The primary components of the EIDC are the Rabbit 2000 processor, a RealTek Ethernet chip, RJ-45 connector, serial transceiver, DB9 connector, interfaced Flash and SRAM to run substantial custom code, and additional support circuitry to gain UL/CUL, FCC, and CE certification.
"A combination of things sold us on the Rabbit processor," says Rieger. "First, it is a chip with several built-in functions—a system on a chip, if you will. The serial ports are on it, which was important to us, as well as some other peripherals. Next, cost was important because, quite frankly, we are competing with larger-scale corporations. So we had to be extremely aggressive on price. Another key consideration was the development environment. With the Rabbit, we were looking at something that has a complete set of development tools, like the Dynamic C¨ software, its built-in libraries and, in particular, the royalty-free TCP/IP stack. And then the final thing, because we had a couple of different people working on the product, were the low-cost development kits."
Development time with the Rabbit was minimal, enabling Rieger team to reduce its initial time-to-market projections. "We think using the Rabbit shaved off four to five months of development time," he says. "Providing that stack and the tools was the most helpful factor—the combination of the tools and the overall cost allowed us to move forward much quicker."
By "getting there quicker" on the initial design, engineers had more time to take advantage of the Rabbit design flexibility and install unique software features to accommodate the infinite number of medical devices and protocols.

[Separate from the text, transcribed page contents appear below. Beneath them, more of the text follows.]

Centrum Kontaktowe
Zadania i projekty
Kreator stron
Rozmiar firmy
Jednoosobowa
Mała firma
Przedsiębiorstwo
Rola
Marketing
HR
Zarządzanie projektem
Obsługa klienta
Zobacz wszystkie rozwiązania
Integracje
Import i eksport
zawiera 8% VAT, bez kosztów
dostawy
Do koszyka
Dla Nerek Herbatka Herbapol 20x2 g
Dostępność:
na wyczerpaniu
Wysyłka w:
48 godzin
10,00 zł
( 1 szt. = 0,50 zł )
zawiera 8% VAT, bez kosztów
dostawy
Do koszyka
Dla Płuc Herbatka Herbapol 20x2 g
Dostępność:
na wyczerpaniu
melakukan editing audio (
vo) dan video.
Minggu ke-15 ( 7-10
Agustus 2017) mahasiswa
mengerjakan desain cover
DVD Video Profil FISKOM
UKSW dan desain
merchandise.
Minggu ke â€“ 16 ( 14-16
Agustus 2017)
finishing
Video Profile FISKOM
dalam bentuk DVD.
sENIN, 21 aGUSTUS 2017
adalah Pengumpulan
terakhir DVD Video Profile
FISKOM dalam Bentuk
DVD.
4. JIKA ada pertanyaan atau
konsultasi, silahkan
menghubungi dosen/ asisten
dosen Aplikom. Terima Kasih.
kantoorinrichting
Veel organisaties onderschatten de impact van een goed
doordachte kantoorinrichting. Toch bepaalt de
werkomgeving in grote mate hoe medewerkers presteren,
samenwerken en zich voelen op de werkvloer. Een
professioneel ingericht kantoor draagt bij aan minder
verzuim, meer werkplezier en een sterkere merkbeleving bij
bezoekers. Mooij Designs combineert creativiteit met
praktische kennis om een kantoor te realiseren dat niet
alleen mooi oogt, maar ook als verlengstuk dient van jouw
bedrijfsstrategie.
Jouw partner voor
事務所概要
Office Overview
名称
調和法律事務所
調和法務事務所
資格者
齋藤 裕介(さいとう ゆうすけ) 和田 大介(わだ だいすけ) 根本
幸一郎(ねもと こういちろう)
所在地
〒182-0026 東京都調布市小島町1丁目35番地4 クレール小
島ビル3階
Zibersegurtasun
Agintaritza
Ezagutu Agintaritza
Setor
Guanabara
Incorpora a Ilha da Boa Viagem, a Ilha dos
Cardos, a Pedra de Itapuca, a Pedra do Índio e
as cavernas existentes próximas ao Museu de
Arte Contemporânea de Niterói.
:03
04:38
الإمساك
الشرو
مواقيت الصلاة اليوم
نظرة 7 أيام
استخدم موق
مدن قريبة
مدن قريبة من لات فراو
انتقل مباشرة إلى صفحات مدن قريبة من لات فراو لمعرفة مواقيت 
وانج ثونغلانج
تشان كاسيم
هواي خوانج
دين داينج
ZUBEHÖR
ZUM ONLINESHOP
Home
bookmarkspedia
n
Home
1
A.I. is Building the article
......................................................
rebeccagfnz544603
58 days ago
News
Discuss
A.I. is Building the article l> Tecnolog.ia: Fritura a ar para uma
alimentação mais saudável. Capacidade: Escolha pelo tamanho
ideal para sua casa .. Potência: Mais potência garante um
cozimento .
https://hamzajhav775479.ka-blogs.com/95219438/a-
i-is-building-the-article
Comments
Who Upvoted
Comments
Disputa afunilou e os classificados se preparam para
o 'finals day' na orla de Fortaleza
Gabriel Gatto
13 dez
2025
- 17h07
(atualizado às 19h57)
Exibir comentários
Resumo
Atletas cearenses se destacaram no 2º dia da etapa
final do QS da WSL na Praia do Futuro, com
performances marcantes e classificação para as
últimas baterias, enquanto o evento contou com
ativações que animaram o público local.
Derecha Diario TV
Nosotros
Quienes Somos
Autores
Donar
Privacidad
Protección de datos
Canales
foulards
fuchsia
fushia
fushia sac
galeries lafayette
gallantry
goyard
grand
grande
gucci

"There are a lot of issues in a hospital where there might be hundreds, if not thousands, of users and devices," says Rieger. "Network traffic is pretty intense, and there is a lot of quirky stuff about how all these devices are handled. So we often have to install custom features to control this. Fortunately, the Rabbit flexibility and development environment allow us to rapidly go in there and put in special functions. A lot of our ability to handle all these different medical devices is built into the software on the Rabbit."
Fit for Life
The Rabbit 2000 is proving a perfect fit for a Sentinel data acquisition system that considers operational elasticity its forte. "With most data acquisition systems, operating parameters are pre-established: You set up the connection, access an operator interface that tells you what kind of device you have on each port, and so on," says Rieger. "Well, in our environment, you can not do that—there could be any number of devices hung off one patient, and they could be changing constantly. There is no operator interface—you just plug in any number of devices with unique serial protocols and run them all concurrently. The system figures out on the fly who it is, loads the right software, changes the protocol, and just starts talking and pulling data off instantly."
Perhaps the main benefit of the Sentinel system is its ability to provide a complete, universal data acquisition system that allows any serial device to be plug-and-play. "This is more important for medical than anywhere else," says Rieger, "because when you have a patient in crisis, you need to be able to instantly send, process, and receive data."